▼
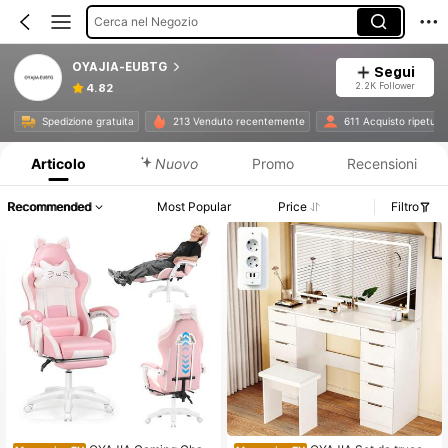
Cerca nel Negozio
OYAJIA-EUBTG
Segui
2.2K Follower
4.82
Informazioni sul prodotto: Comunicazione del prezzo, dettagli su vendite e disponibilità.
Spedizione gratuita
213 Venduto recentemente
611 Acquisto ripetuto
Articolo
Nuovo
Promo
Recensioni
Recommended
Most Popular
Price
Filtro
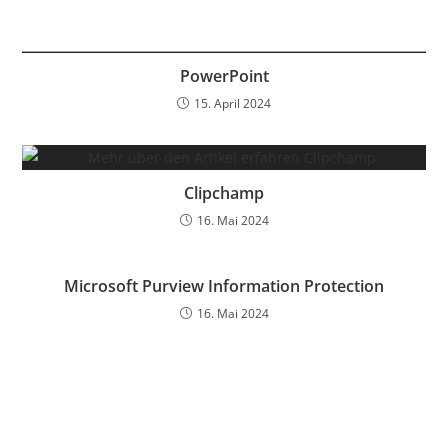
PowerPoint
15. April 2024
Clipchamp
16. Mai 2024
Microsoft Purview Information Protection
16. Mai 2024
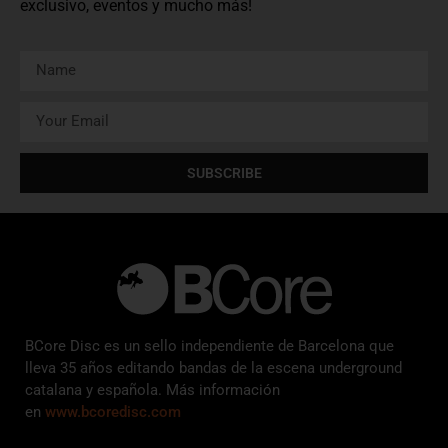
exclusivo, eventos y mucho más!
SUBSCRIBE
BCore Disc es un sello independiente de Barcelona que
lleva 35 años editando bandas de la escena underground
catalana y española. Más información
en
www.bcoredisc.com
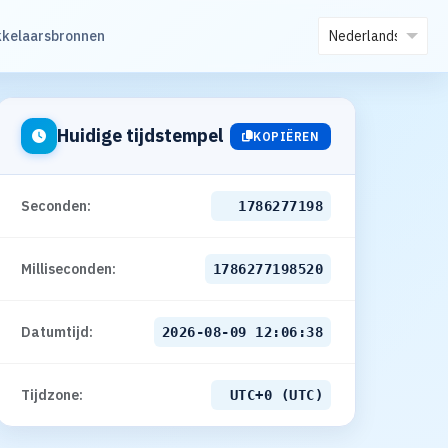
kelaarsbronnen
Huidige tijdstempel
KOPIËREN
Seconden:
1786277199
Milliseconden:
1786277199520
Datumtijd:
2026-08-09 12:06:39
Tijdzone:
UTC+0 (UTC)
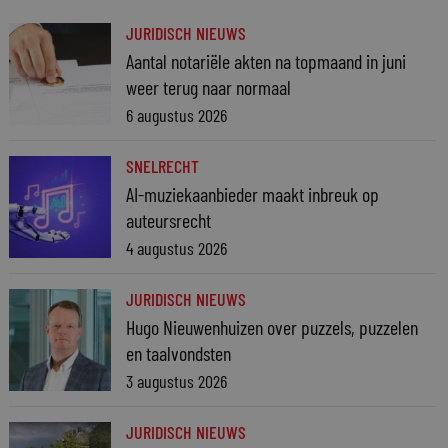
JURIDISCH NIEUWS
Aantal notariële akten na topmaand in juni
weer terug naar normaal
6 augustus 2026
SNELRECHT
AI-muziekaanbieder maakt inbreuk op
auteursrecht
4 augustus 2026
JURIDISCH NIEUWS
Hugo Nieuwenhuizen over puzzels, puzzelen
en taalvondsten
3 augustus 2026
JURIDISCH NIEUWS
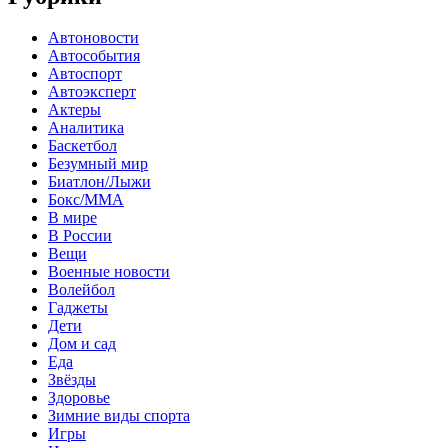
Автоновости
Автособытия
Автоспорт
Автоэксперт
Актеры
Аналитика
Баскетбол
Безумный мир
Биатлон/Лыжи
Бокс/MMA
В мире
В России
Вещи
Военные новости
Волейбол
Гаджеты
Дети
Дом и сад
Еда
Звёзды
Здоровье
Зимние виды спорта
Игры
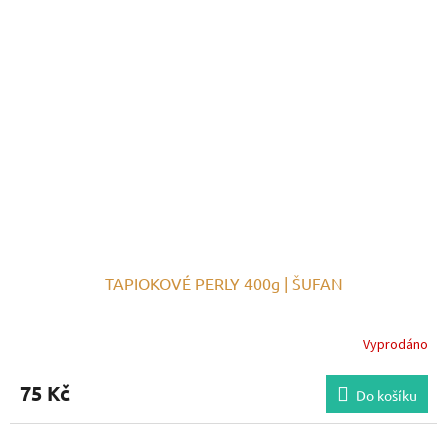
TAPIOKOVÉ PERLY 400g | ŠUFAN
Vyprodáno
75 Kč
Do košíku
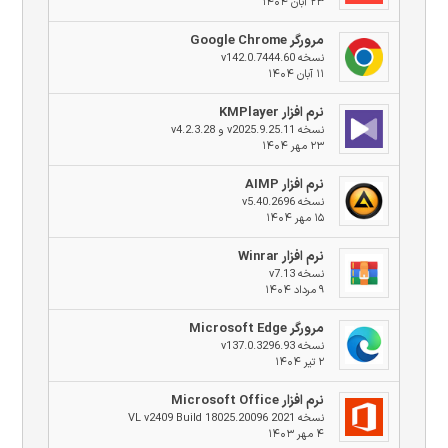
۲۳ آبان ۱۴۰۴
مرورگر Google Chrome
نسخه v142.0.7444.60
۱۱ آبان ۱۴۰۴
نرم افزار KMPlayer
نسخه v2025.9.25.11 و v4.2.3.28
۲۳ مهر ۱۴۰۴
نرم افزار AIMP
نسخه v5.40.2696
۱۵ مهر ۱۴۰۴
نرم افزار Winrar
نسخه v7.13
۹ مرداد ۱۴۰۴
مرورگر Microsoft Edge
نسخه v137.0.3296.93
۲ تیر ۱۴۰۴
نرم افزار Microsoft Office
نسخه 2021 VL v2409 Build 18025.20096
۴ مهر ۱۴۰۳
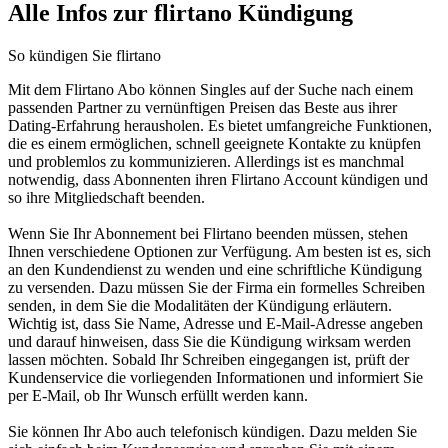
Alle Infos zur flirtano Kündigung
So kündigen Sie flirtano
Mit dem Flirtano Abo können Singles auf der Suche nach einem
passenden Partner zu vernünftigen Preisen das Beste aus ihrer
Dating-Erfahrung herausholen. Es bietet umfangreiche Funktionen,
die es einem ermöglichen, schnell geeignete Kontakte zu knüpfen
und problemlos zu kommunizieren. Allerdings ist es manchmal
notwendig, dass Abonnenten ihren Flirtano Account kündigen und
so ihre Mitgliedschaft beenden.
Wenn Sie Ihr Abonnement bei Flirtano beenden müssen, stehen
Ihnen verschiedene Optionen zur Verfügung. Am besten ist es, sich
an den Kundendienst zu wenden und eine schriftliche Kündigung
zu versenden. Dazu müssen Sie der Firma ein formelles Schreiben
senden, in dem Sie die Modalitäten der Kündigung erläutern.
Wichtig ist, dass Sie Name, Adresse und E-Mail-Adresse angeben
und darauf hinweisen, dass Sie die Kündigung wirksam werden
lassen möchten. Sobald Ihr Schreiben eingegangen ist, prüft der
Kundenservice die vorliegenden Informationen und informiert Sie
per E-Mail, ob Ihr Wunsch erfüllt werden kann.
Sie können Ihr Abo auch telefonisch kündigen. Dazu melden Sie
▲
**TASK DETAILS:** Repeat the listing exactly, pictures excluded.

**RESPONSE BELOW:**
Cerca nel Negozio
OYAJIA-EUBTG
Segui
2.2K Follower
4.82
Informazioni sul prodotto: Comunicazione del prezzo, dettagli su vendite e disponibilità.
Spedizione gratuita
213 Venduto recentemente
611 Acquisto ripetuto
Articolo
Nuovo
Promo
Recensioni
Recommended
Most Popular
Price
Filtro
PowerPoint
15. April 2024
Clipchamp
16. Mai 2024
Microsoft Purview Information Protection
16. Mai 2024
exclusivo, eventos y mucho más!
SUBSCRIBE
BCore Disc es un sello independiente de Barcelona que
lleva 35 años editando bandas de la escena underground
catalana y española. Más información
en
www.bcoredisc.com
kelaarsbronnen
Huidige tijdstempel
KOPIËREN
Seconden:
1786277199
Milliseconden:
1786277199520
Datumtijd:
2026-08-09 12:06:39
Tijdzone:
UTC+0 (UTC)
JURIDISCH NIEUWS
Aantal notariële akten na topmaand in juni
weer terug naar normaal
6 augustus 2026
SNELRECHT
AI-muziekaanbieder maakt inbreuk op
auteursrecht
4 augustus 2026
JURIDISCH NIEUWS
Hugo Nieuwenhuizen over puzzels, puzzelen
en taalvondsten
3 augustus 2026
JURIDISCH NIEUWS
Автоновости
Автособытия
Автоспорт
Автоэксперт
Актеры
Аналитика
Баскетбол
Безумный мир
Биатлон/Лыжи
Бокс/MMA
В мире
В России
Вещи
Военные новости
Волейбол
Гаджеты
Дети
Дом и сад
Еда
Звёзды
Здоровье
Зимние виды спорта
Игры
TAPIOKOVÉ PERLY 400g | ŠUFAN
Vyprodáno
75 Kč
Do košíku
۲۳ آبان ۱۴۰۴
مرورگر Google Chrome
نسخه v142.0.7444.60
۱۱ آبان ۱۴۰۴
نرم افزار KMPlayer
نسخه v2025.9.25.11 و v4.2.3.28
۲۳ مهر ۱۴۰۴
نرم افزار AIMP
نسخه v5.40.2696
۱۵ مهر ۱۴۰۴
نرم افزار Winrar
نسخه v7.13
۹ مرداد ۱۴۰۴
مرورگر Microsoft Edge
نسخه v137.0.3296.93
۲ تیر ۱۴۰۴
نرم افزار Microsoft Office
نسخه 2021 VL v2409 Build 18025.20096
۴ مهر ۱۴۰۳
Alle Infos zur flirtano Kündigung
So kündigen Sie flirtano
Mit dem Flirtano Abo können Singles auf der Suche nach einem
passenden Partner zu vernünftigen Preisen das Beste aus ihrer
Dating-Erfahrung herausholen. Es bietet umfangreiche Funktionen,
die es einem ermöglichen, schnell geeignete Kontakte zu knüpfen
und problemlos zu kommunizieren. Allerdings ist es manchmal
notwendig, dass Abonnenten ihren Flirtano Account kündigen und
so ihre Mitgliedschaft beenden.
Wenn Sie Ihr Abonnement bei Flirtano beenden müssen, stehen
Ihnen verschiedene Optionen zur Verfügung. Am besten ist es, sich
an den Kundendienst zu wenden und eine schriftliche Kündigung
zu versenden. Dazu müssen Sie der Firma ein formelles Schreiben
senden, in dem Sie die Modalitäten der Kündigung erläutern.
Wichtig ist, dass Sie Name, Adresse und E-Mail-Adresse angeben
und darauf hinweisen, dass Sie die Kündigung wirksam werden
lassen möchten. Sobald Ihr Schreiben eingegangen ist, prüft der
Kundenservice die vorliegenden Informationen und informiert Sie
per E-Mail, ob Ihr Wunsch erfüllt werden kann.
Sie können Ihr Abo auch telefonisch kündigen. Dazu melden Sie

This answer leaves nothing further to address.